The institute's research and observations found hemp struggled in wet conditions. Pounding rains that later hardened the soil made it difficult for the plants to out-compete weeds as corn and soybeans can do, he said.
Challenges posed by the growing season were evident in a field of CBD oil plants awaiting harvest. Some were full of branches and stood nearly 7 feet tall. Others were single, 2-foot stalks.
In this Tuesday, Oct. 23, 2018 photo, Shannah Schmitt carries two plants of industrial hemp into the barn where they'll be hung to dry for several weeks in East Troy, Wis.
The big plants might net 5 or 6 pounds of hemp seed pods. The small ones would be lucky to get a half pound, Brown said.
Weather was one issue. A lack of proper equipment was another.
Bryan Parr, a Legacy Hemp agronomist whose company is one of a handful of hemp seed providers for Wisconsin farmers, said many farmers used outdated planting equipment that buried seeds too deep.
Harvesting went smoother than expected — hemp fiber is tough and can easily get tangled inside a combine if harvested improperly. One farmer who did have problems didn't listen to Legacy's instructions to clip only the grain head instead of trying to capture the entire stalk.
That person had to torch a hole in their combine just to remove the fiber, Parr said.
Legacy worked with about 25 farmers across the state. Four of them gave up on their hemp crops because they were overtaken by weeds. The plants were there, but they weren't worth the effort to harvest, he said.
"I think every farmer has been disappointed so far," Parr said. "There have only been two or three farmers that have actually had a decent crop to harvest. Even those guys were somewhat disappointed for the sake of it's been such a struggle with weather this year."
Farmers who tried hemp this year wanted to diversify their incomes. Corn and soybean prices have been stuck in a lengthy rut, which generated plenty of hemp interest, according to statistics from the state Department of Agriculture, Trade and Consumer Protection.
The state distributed 242 grower licenses and 99 processor licenses, a one-time requirement. Most of them also registered to do business during the inaugural year, and state farmers planted nearly 1,900 acres of hemp, DATCP spokeswoman Donna Gilson said.
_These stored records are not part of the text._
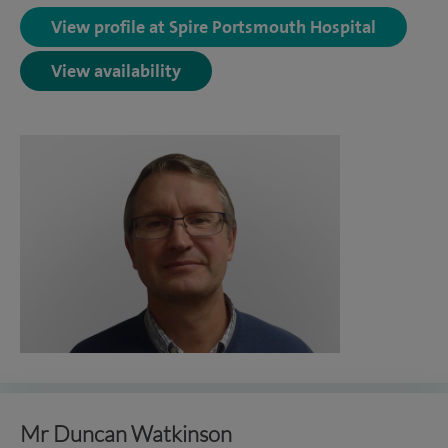
View profile at Spire Portsmouth Hospital
View availability
Mr Duncan Watkinson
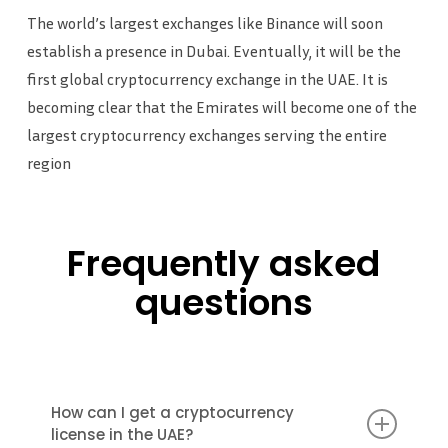
The world’s largest exchanges like Binance will soon
establish a presence in Dubai. Eventually, it will be the
first global cryptocurrency exchange in the UAE. It is
becoming clear that the Emirates will become one of the
largest cryptocurrency exchanges serving the entire
region
Frequently asked
questions
How can I get a cryptocurrency
license in the UAE?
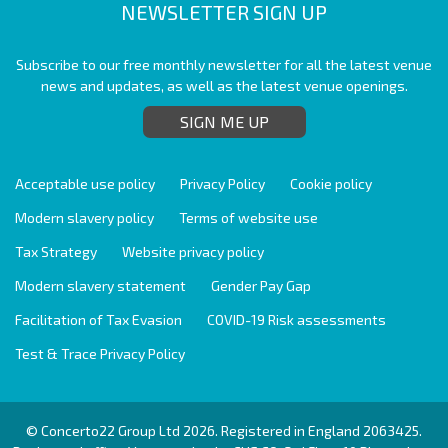
NEWSLETTER SIGN UP
Subscribe to our free monthly newsletter for all the latest venue
news and updates, as well as the latest venue openings.
SIGN ME UP
Acceptable use policy
Privacy Policy
Cookie policy
Modern slavery policy
Terms of website use
Tax Strategy
Website privacy policy
Modern slavery statement
Gender Pay Gap
Facilitation of Tax Evasion
COVID-19 Risk assessments
Test & Trace Privacy Policy
© Concerto22 Group Ltd 2026. Registered in England 2063425.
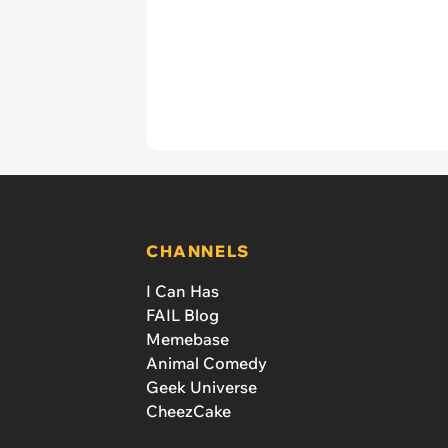
CHANNELS
I Can Has
FAIL Blog
Memebase
Animal Comedy
Geek Universe
CheezCake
Locally, the state issued three grower licenses to farmers in Rock County and nine in Walworth County. There are two farmers with processor licenses in Rock and none in Walworth, she said.
The state did not differentiate between grain hemp and CBD oil hemp acreage. Those growing for CBD oil faced a scare at planting season when state Attorney General Brad Schimel threatened to disallow its production and distribution, saying sales and distribution could be done only by doctors.
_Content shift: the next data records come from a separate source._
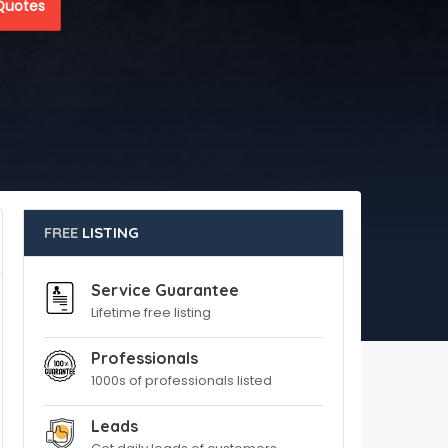
Quotes
FREE
LISTING
Service Guarantee
Lifetime free listing
Professionals
1000s of professionals listed
Leads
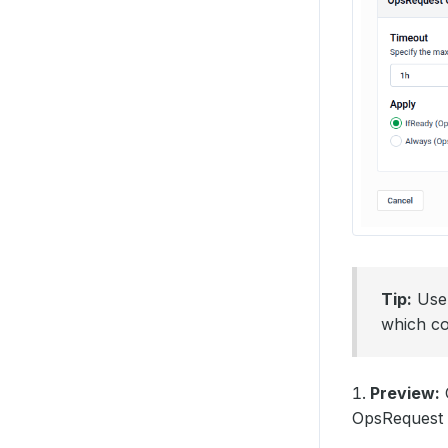
Tip:
Us
which co
Preview:
O
OpsRequest b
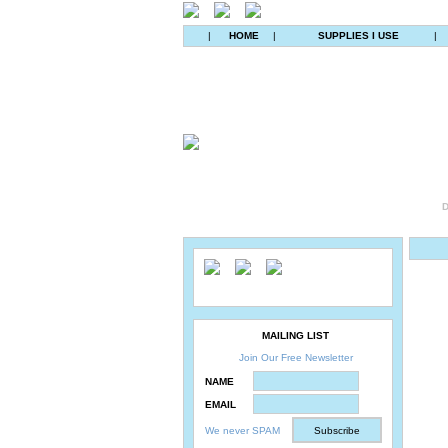
|
HOME
|
SUPPLIES I USE
|
D
MAILING LIST
Join Our Free Newsletter
NAME
EMAIL
We never SPAM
Schimel reversed his position the next week.
Legacy does not grow hemp for CBD oil, but Parr suspects hemp might have legal hurdles to overcome despite Schimel's reversal.
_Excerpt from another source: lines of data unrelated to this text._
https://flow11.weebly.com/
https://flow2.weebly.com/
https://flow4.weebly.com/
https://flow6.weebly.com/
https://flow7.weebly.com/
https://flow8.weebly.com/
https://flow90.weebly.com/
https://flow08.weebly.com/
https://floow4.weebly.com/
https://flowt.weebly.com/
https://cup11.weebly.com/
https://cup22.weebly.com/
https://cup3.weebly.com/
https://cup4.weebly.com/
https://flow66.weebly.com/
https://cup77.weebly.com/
Some agriculture lenders refused to allow their farmers to grow hemp. The University of Wisconsin-Madison opted not to do research out of fear it could lose federal research money, Parr said.
Right now, hemp production is considered illegal by the federal government despite being allowed in many states. The next federal farm bill includes a provision to regulate hemp production, but the bill's passage has been delayed several times as Congress battles over food stamps.
Hemp will likely never supplant corn or soybeans as Wisconsin's primary commodity crop. Right now, its advocates are just hopeful it can carve out a niche as a rotational crop.
But it still has a long way to go.
Federal legalization would be a momentous step forward. Hemp is a cousin to marijuana and was outlawed years ago, even though it contains only trace amounts of psychoactive substances.
Wisconsin, once a major hemp producer, must rebuild its processing infrastructure. The state will need more hemp buyers and suppliers if it ever wants to scale up the crop's acreage.
Legacy is considering locations for a processing plant, but it's waiting to see if the market expands, Parr said.
One year ago, he talked to "hundreds" of farmers who were interested but wanted to see how things went in 2018. The tough conditions and inability to prove hemp as profitable mean many will still be cautious going forward, he said.
Gilson wasn't sure if interest would wane next year. Brown thinks many farmers will return and that the crop has plenty of potential as long as its market proliferates.
Hughes plans on giving it another chance. Hemp fit in nicely with the other specialty crops the family grows on its farm south of Janesville.
Despite the challenging growing season, he called this summer an "important lesson learned."
Hughes used a baseball analogy to describe his mindset.
"Obviously you want to hit a home run. Who doesn't want to hit a home run on the first year? But I did curb my expectations a bit because I knew it was going to be a challenge. Am I disappointed? A little bit.
"But I prepared myself. I wanted to do this not necessarily for financial reasons but for the knowledge. I wanted to learn and become a better farmer. I think I did that, even if on the first year I didn't hit it out of the park."